[Stored items from a collection]
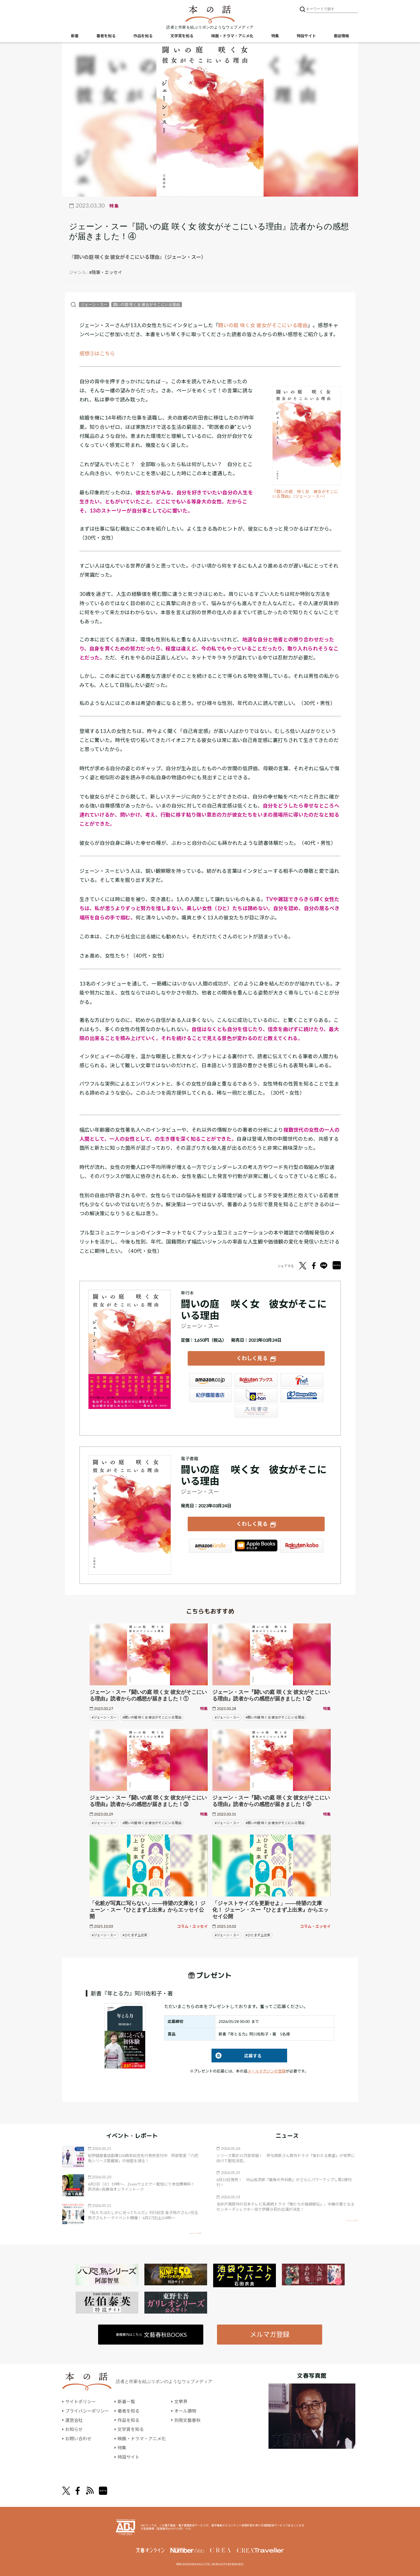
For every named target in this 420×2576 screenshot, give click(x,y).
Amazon (210, 1380)
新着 (75, 35)
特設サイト (306, 35)
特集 (275, 35)
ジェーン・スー (94, 304)
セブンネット (302, 1380)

THE PROBLEM: What you hand back should match the entries above exactly, except that no picture appears.

RESULT OF THE TASK:
For every named target in this 420×2576 screenshot, give click(x,y).
Amazon (210, 1380)
新着 (75, 35)
特設サイト (306, 35)
特集 (275, 35)
ジェーン・スー (94, 304)
セブンネット (302, 1380)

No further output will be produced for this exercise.